One key problem with the previous metric is that the practical implementation is somewhat convoluted.  Telling a team that 1% of their total at bats should be shifted to how they approach a single type of pitch count is realistically difficult to implement.

Instead, a better metric to use is what percentage of a particular type of at-bat should batters be more aggressive or more patient.  As a result, the value of x for each modified strategy will be proportional to how often that particular pitch count is met by the team's batters.  As a result, the modified pitch counts now take the form:
\begin{equation}
\text{Count}'(i,j) = \text{Count}(i,j) + x \text{Count}(i,j)T\cdot\vec{B}.
\end{equation}
The quantity x still represents the percentage of how much change, but now it is only the percentage of a particular pitch count rather than all at-bats.

In [7]:
# Apply all transformations and save to DataFrame.  Each row represents a different strategy.
x = 0.01
transform_value = team_pitch_counts.to_numpy() - transform_df.T.multiply(team_pitch_counts.to_numpy(),axis=0)*x
all_mod_strats = pd.DataFrame(home_pca.transform(home_standardize.transform(transform_value)), columns = ['pc'+str(i+1) for i in range(12)])
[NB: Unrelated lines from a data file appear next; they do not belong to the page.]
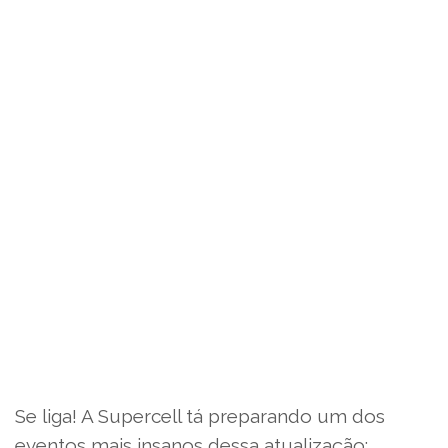
Se liga! A Supercell tá preparando um dos
eventos mais insanos dessa atualização:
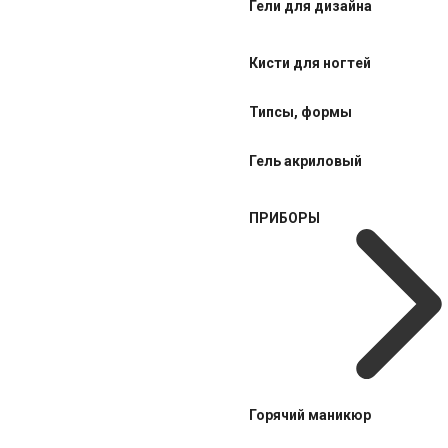
Гели для дизайна
Кисти для ногтей
Типсы, формы
Гель акриловый
ПРИБОРЫ
Горячий маникюр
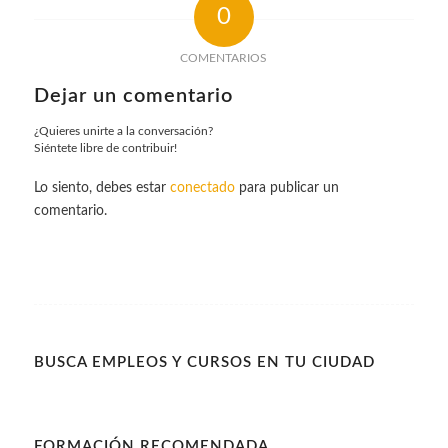
0
COMENTARIOS
Dejar un comentario
¿Quieres unirte a la conversación?
Siéntete libre de contribuir!
Lo siento, debes estar
conectado
para publicar un
comentario.
BUSCA EMPLEOS Y CURSOS EN TU CIUDAD
FORMACIÓN RECOMENDADA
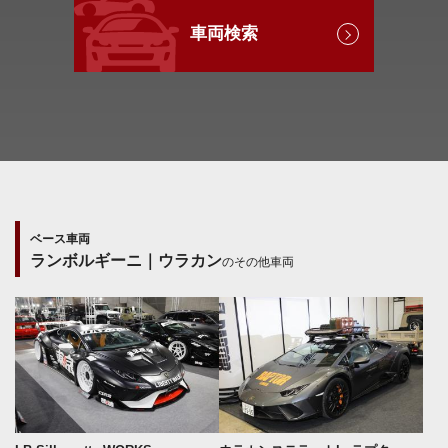
車両検索
ベース車両
ランボルギーニ｜ウラカン
のその他車両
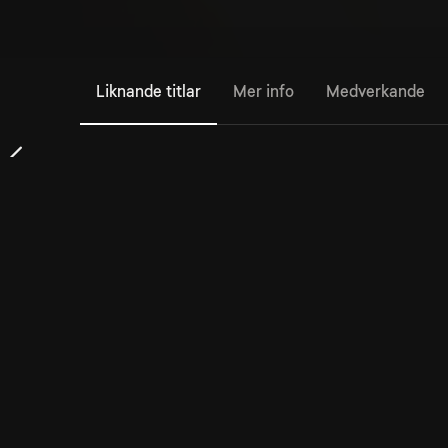
Liknande titlar
Mer info
Medverkande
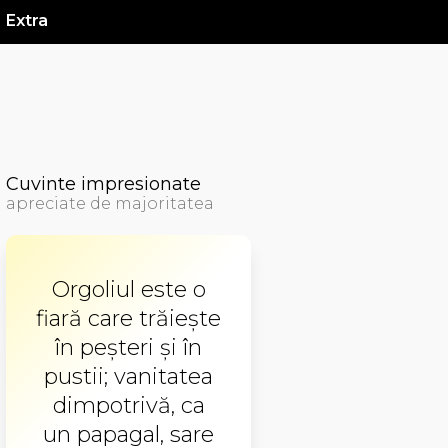
Extra
Cuvinte impresionate
apreciate de majoritatea
Orgoliul este o
fiară care trăieşte
în peşteri şi în
pustii; vanitatea
dimpotrivă, ca
un papagal, sare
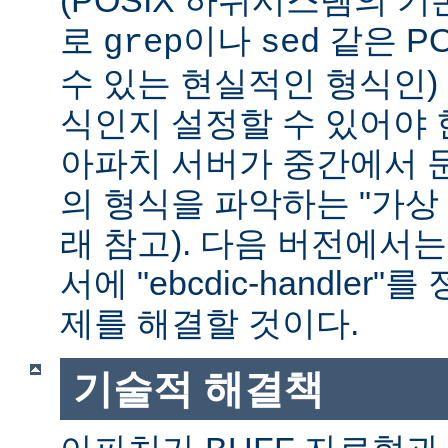
(POSIX 하위시스템의 기
로
이나
같은 P
grep
sed
수 있는 현실적인 형식인) 
식인지 설정할 수 있어야 
아파치 서버가 중간에서 
의 형식을 파악하는 "가상 
래 참고). 다음 버전에서
서에 "ebcdic-handle
제를 해결할 것이다.
기술적 해결책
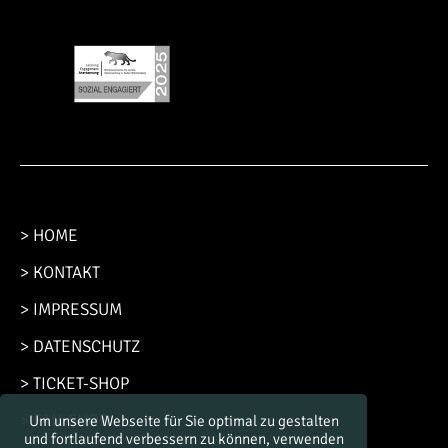
> HOME
> KONTAKT
> IMPRESSUM
> DATENSCHUTZ
> TICKET-SHOP
> FAN-SHOP
Um unsere Webseite für Sie optimal zu gestalten
und fortlaufend verbessern zu können, verwenden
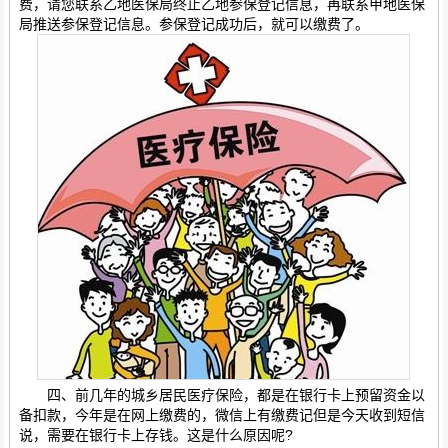
费，请您联系乙地医保局终止乙地参保登记信息，再联系甲地医保
局推送参保登记信息。参保登记成功后，就可以缴费了。
四、前几年的城乡居民医疗保险，都是在银行卡上预留资金以
备扣款，今年是在网上缴费的，微信上有缴费记但是今天收到短信
说，需要在银行卡上存钱。这是什么原因呢?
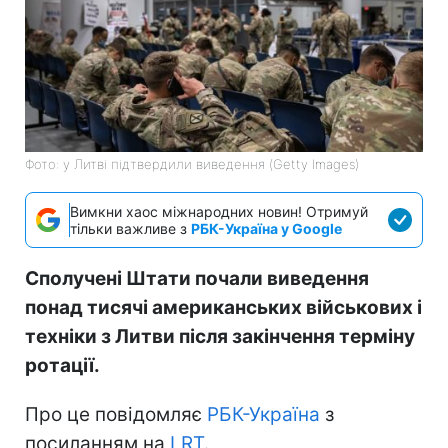
Фото: у Литві підтвердили виведення (Getty Images)
Вимкни хаос міжнародних новин! Отримуй
тільки важливе з
РБК-Україна у Google
Сполучені Штати почали виведення
понад тисячі американських військових і
техніки з Литви після закінчення терміну
ротації.
Про це повідомляє
РБК-Україна
з
посиланням на
LRT
.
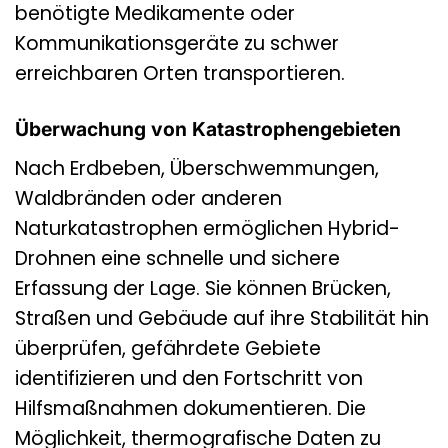
benötigte Medikamente oder
Kommunikationsgeräte zu schwer
erreichbaren Orten transportieren.
Überwachung von Katastrophengebieten
Nach Erdbeben, Überschwemmungen,
Waldbränden oder anderen
Naturkatastrophen ermöglichen Hybrid-
Drohnen eine schnelle und sichere
Erfassung der Lage. Sie können Brücken,
Straßen und Gebäude auf ihre Stabilität hin
überprüfen, gefährdete Gebiete
identifizieren und den Fortschritt von
Hilfsmaßnahmen dokumentieren. Die
Möglichkeit, thermografische Daten zu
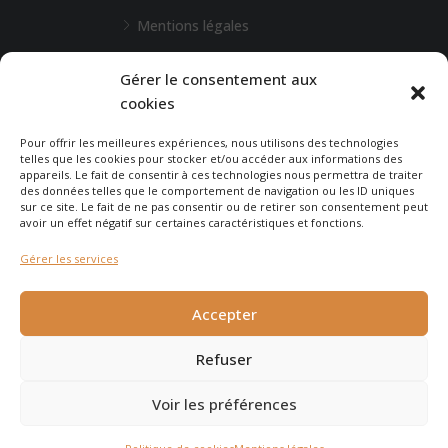
Mentions légales
L'Agence de Bordeaux
Gérer le consentement aux
cookies
Une demande particulière ?
Pour offrir les meilleures expériences, nous utilisons des technologies
telles que les cookies pour stocker et/ou accéder aux informations des
appareils. Le fait de consentir à ces technologies nous permettra de traiter
CONTACTEZ-NOUS
des données telles que le comportement de navigation ou les ID uniques
sur ce site. Le fait de ne pas consentir ou de retirer son consentement peut
avoir un effet négatif sur certaines caractéristiques et fonctions.
Gérer les services
© 2026 - Agence Immobilière du Cap - site réalisé par
Carabine
Accepter
et Chocolatine Studio
Refuser
Voir les préférences
Agence Immobilière du Cap Ferret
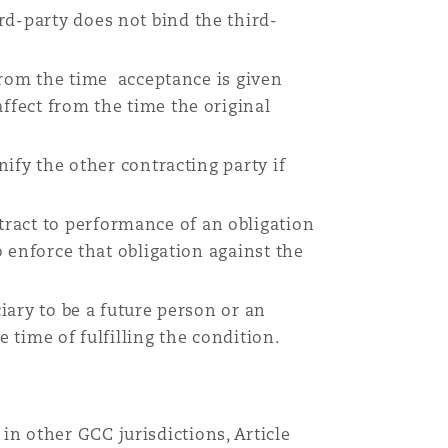
rd-party does not bind the third-
 from the time acceptance is given
ffect from the time the original
nify the other contracting party if
ract to performance of an obligation
o enforce that obligation against the
iary to be a future person or an
 time of fulfilling the condition.
 in other GCC jurisdictions, Article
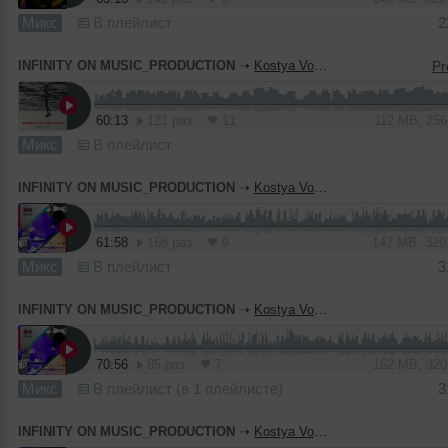
Микс
В плейлист
2
INFINITY ON MUSIC_PRODUCTION
➝
Kostya Volkov - Resident Mix (INFINITY ON MUSIC)
60:13
121 раз
11
112 MB, 25
Микс
В плейлист
INFINITY ON MUSIC_PRODUCTION
➝
Kostya Volkov - The Best Collection Of Infinity (INFINITY ON MUSIC)
61:58
168 раз
9
142 MB, 32
Микс
В плейлист
3
INFINITY ON MUSIC_PRODUCTION
➝
Kostya Volkov - Evening In Paradise#3 (INFINITY ON MUSIC)
70:56
85 раз
7
162 MB, 32
Микс
В плейлист (в 1 плейлисте)
3
INFINITY ON MUSIC_PRODUCTION
➝
Kostya Volkov - Autumn Mood (INFINITY ON MUSIC)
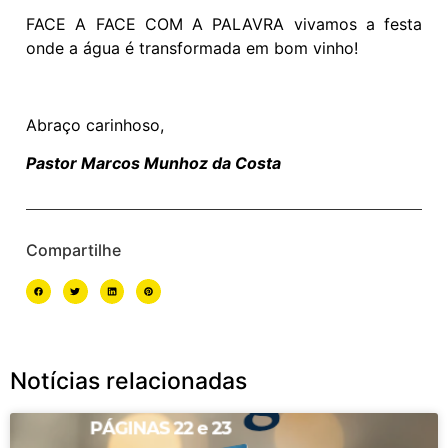
FACE A FACE COM A PALAVRA vivamos a festa
onde a água é transformada em bom vinho!
Abraço carinhoso,
Pastor Marcos Munhoz da Costa
Compartilhe
Notícias relacionadas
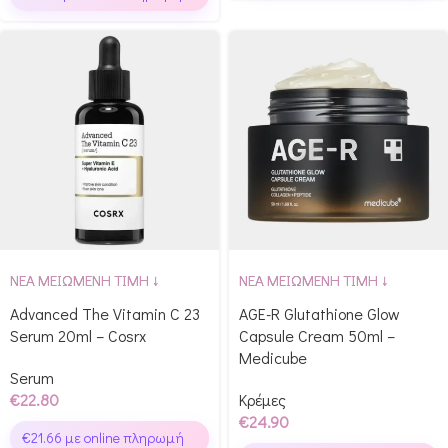
ΝΕΑ ΜΕΙΩΜΕΝΗ ΤΙΜΗ ↓
ΝΕΑ ΜΕΙΩΜΕΝΗ ΤΙΜΗ ↓
Advanced The Vitamin C 23
AGE-R Glutathione Glow
Serum 20ml – Cosrx
Capsule Cream 50ml –
Medicube
Serum
€
22.80
Κρέμες
€
24.90
€
21.66
με online πληρωμή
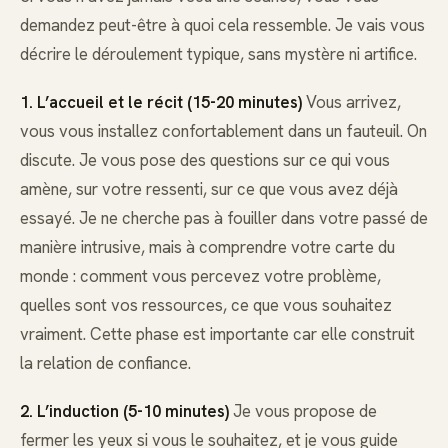
demandez peut-être à quoi cela ressemble. Je vais vous
décrire le déroulement typique, sans mystère ni artifice.
1. L’accueil et le récit (15-20 minutes)
Vous arrivez,
vous vous installez confortablement dans un fauteuil. On
discute. Je vous pose des questions sur ce qui vous
amène, sur votre ressenti, sur ce que vous avez déjà
essayé. Je ne cherche pas à fouiller dans votre passé de
manière intrusive, mais à comprendre votre carte du
monde : comment vous percevez votre problème,
quelles sont vos ressources, ce que vous souhaitez
vraiment. Cette phase est importante car elle construit
la relation de confiance.
2. L’induction (5-10 minutes)
Je vous propose de
fermer les yeux si vous le souhaitez, et je vous guide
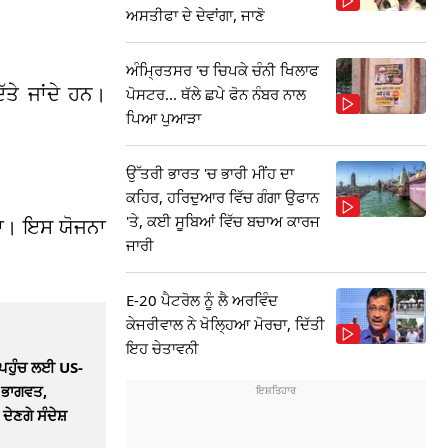
ਅਸਤੀਫਾ ਦੇ ਦੇਵਾਂਗਾ, ਜਾਣੋ
ਅੰਮ੍ਰਿਤਸਰ 'ਚ ਚਿਪਕੇ ਚੰਨੀ ਖਿਲਾਫ
ੱਤੇ ਜਾਂਦੇ ਹਨ।
ਪੋਸਟਰ... ਥੱਲੇ ਛਪੇ ਫੋਨ ਨੰਬਰ ਨਾਲ
ਪਿਆ ਪੁਆੜਾ
ਉੱਤਰੀ ਭਾਰਤ 'ਚ ਭਾਰੀ ਮੀਂਹ ਦਾ
ਕਹਿਰ, ਹਰਿਦੁਆਰ ਵਿੱਚ ਗੰਗਾ ਉਫਾਨ
'ਤੇ, ਕਈ ਸੂਬਿਆਂ ਵਿੱਚ ਬਚਾਅ ਕਾਰਜ
ਗਾ। ਇਸ ਯੋਜਨਾ
ਜਾਰੀ
E-20 ਪੈਟਰੋਲ ਨੂੰ ਲੈ ਅਰਵਿੰਦ
ਕੇਜਰੀਵਾਲ ਨੇ ਖੋਲ੍ਹਿਆ ਮੋਰਚਾ, ਦਿੱਤੀ
ਇਹ ਚੇਤਾਵਨੀ
ਪਹੁੰਚ ਲਈ US-
ੇ ਭਾਗਵਤ,
ਦੇਣਗੇ ਸੰਦੇਸ਼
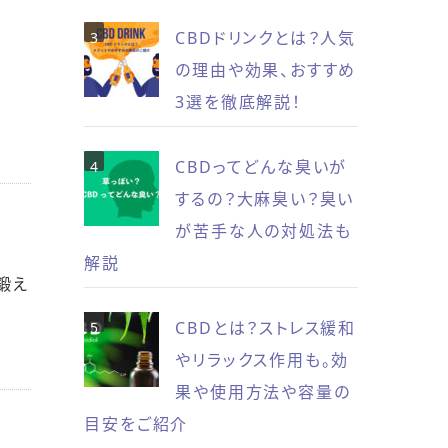
CBDドリンクとは？人気
の理由や効果、おすすめ
3選を徹底解説！
CBDってどんな臭いが
するの？大麻臭い？臭い
が苦手な人の対処法も
解説
鍛え
CBDとは？ストレス緩和
やリラックス作用も。効
果や使用方法や容量の
目安をご紹介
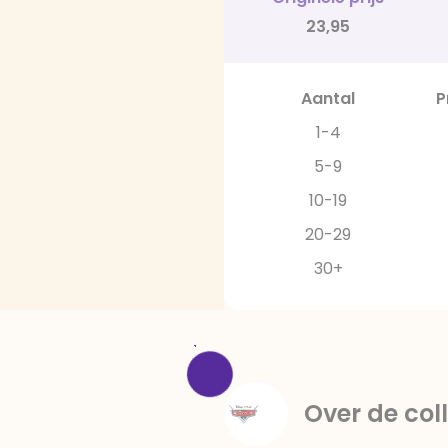
23,95
Aantal
P
1-4
5-9
10-19
20-29
30+
Over de coll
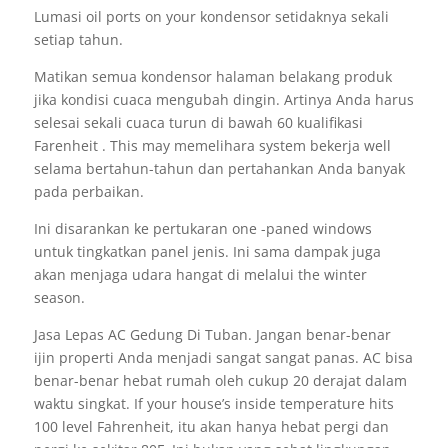
Lumasi oil ports on your kondensor setidaknya sekali
setiap tahun.
Matikan semua kondensor halaman belakang produk
jika kondisi cuaca mengubah dingin. Artinya Anda harus
selesai sekali cuaca turun di bawah 60 kualifikasi
Farenheit . This may memelihara system bekerja well
selama bertahun-tahun dan pertahankan Anda banyak
pada perbaikan.
Ini disarankan ke pertukaran one -paned windows
untuk tingkatkan panel jenis. Ini sama dampak juga
akan menjaga udara hangat di melalui the winter
season.
Jasa Lepas AC Gedung Di Tuban. Jangan benar-benar
ijin properti Anda menjadi sangat sangat panas. AC bisa
benar-benar hebat rumah oleh cukup 20 derajat dalam
waktu singkat. If your house’s inside temperature hits
100 level Fahrenheit, itu akan hanya hebat pergi dan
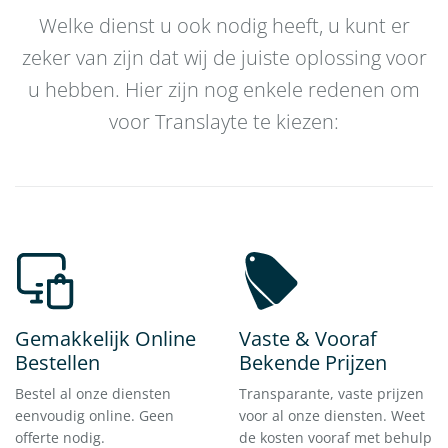
Welke dienst u ook nodig heeft, u kunt er
zeker van zijn dat wij de juiste oplossing voor
u hebben. Hier zijn nog enkele redenen om
voor Translayte te kiezen:
Gemakkelijk Online
Vaste & Vooraf
Bestellen
Bekende Prijzen
Bestel al onze diensten
Transparante, vaste prijzen
eenvoudig online. Geen
voor al onze diensten. Weet
offerte nodig.
de kosten vooraf met behulp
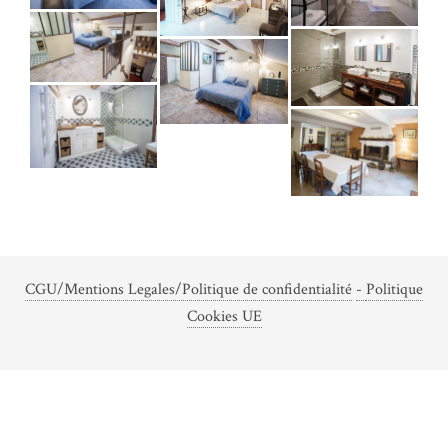
CGU/Mentions Legales/Politique de confidentialité
-
Politique
Cookies UE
# Add the 'Runs Against' data to each strategy.  These values are not changed by the change in hitting.
all_mod_strats['RA'] = home_model.loc[(team_pitch_counts.index)]['RA'].values[0]

# Predict how many wins each strategy will get. Note, the raw output is RAxW%, so we divide again by RA.
predicted_wins = home_lin_regr.predict(all_mod_strats[pcs_model])/all_mod_strats['RA']
predicted_wins.index = transform_value.index


max_change_index = np.argmax(np.abs(predicted_wins - predicted_wins[-1]))
win_change = np.max(np.abs(predicted_wins - predicted_wins[-1]))*162
is_patient = ((predicted_wins - predicted_wins[-1])[max_change_index] > 0)
patient_or_aggressive = 'Patient'*int(is_patient) + 'Aggressive'*(1-int(is_patient))


print('Team: ' + ' '.join(team_pitch_counts.index[0]))
print('Change on Pitch Count: '+ predicted_wins.index[max_change_index])
print(x,patient_or_aggressive)
print('Actual Home Wins: {:.0f}'.format(81*home_model.loc[(team_pitch_counts.index)]['W%'].values[0]))
print('Original Predicted Home Wins: {:.2f}'.format(81*predicted_wins[-1]))
print('Improved Predicted  Home Wins: {:.2f}'.format(81*predicted_wins[-1]+win_change))
print('Improvement: {:.2f}'.format(win_change))

Team: 2004 PIT
Change on Pitch Count: 00
0.01 Aggressive
Actual Home Wins: 39
Original Predicted Home Wins: 39.66
Improved Predicted  Home Wins: 39.87
Improvement: 0.21


### Final Words

For the same percentage change, the second method will produce a much smaller improvement, simply because fewer at-bats are being adjusted.  In both cases however, the results are unsurprising.  Generally speaking, teams are told to be more patient on hitter's counts and more aggressive on pitcher's counts.  

There is relatively little difference in the advice being given out.  Similar to the conclusions drawn from the data exploration and modeling Notebook, this likely has to do with the fact that we are not considering how well different teams are taking advantage or falling behind in different scenarios.  Some teams may do very well in certain pitch counts that would push the team to wanting to reach those pitch counts.